北マケドニア、西バルカン最大の風力発電所建設に着手
7月16日、ルクセンブルクを拠点とする再生可能エネルギー投資会社のアルカサル・エナジー・パートナーズ (Alcazar Energy Partners, AEP) は、北マケドニアにおいて総工費5億ユーロ(約820億円)を投じる400メガワット (MW) 規模の風力発電所の建設を開始した。この「シュティプ風力発電所 (Štip Wind Farm)」は完成すれば西バルカン地域で最大規模となり、同国のエネルギー自給と再生可能エネルギーへの移行を大きく前進させるプロジェクトとなる。
同日、北マケドニア政府とAEPはシュティプ市近郊で起工式を執り行った。
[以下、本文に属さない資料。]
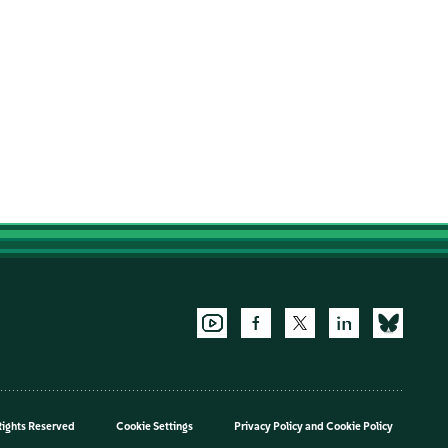
Rights Reserved
Cookie Settings
Privacy Policy
and
Cookie Policy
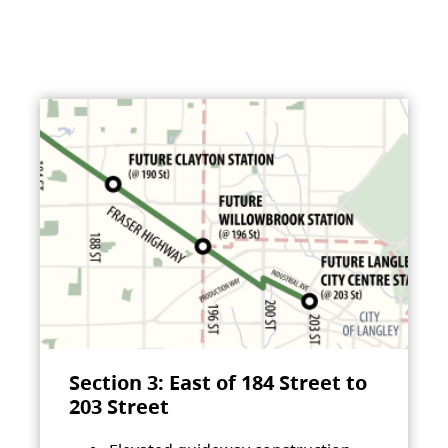
Section 3: East of 184 Street to
203 Street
北マケドニア政府の公式youtubeチャンネルで公開された動画によれば、AEPの共同設立者兼マネージングパートナーであるダニエル・カルデロン (Daniel Calderon) 氏は式典において、この発電所が55基のタービンで年間1テラワット時 (TWh) の電力を発電し、10万世帯以上の電力需要を賄う能力を持つと説明した。また、建設期間中には約600人の雇用が創出される見込みとされている。
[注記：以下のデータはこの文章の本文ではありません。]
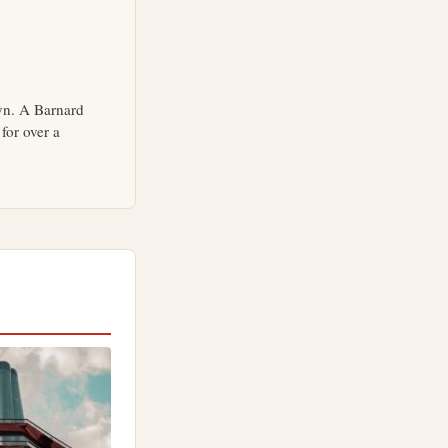
yn. A Barnard
for over a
プロジェクトの建設地は、首都スコピエの南東に位置するシュティプ (Štip)、ラドヴィシュ (Radoviš)、カルビンツィ (Karbinci) の三つの自治体にまたがる地域に及ぶ。AEP社プレスリリースなどによれば、この大規模事業の資金は、欧州復興開発銀行 (European Bank for Reconstruction and Development, EBRD) および世界銀行グループの一員である国際金融公社 (International Finance Corporation, IFC) からの融資によって賄われる。
北マケドニア政府プレスリリースによれば、北マケドニアのフリスティヤン・ミツコスキ (Hristijan Mickoski) 首相は、このプロジェクトが新政権の公約実現であり、国のエネルギー自立に向けた政策の始まりであると強調した。石炭火力への依存度が高い同国にとって、この発電所はエネルギーミックスの多様化と二酸化炭素排出量の大幅な削減(年間最大69万トン)に貢献することが期待される。
AEPは、今回のプロジェクトを西バルカン地域全体で進める大規模な再生可能エネルギー投資戦略の一環と位置づけている。同社はこの地域において、合計1.6ギガワット (GW) に上る風力および太陽光発電のプロジェクトパイプラインを保有しており、地域のエネルギー安全保障と気候変動目標の達成を後押しする構えである。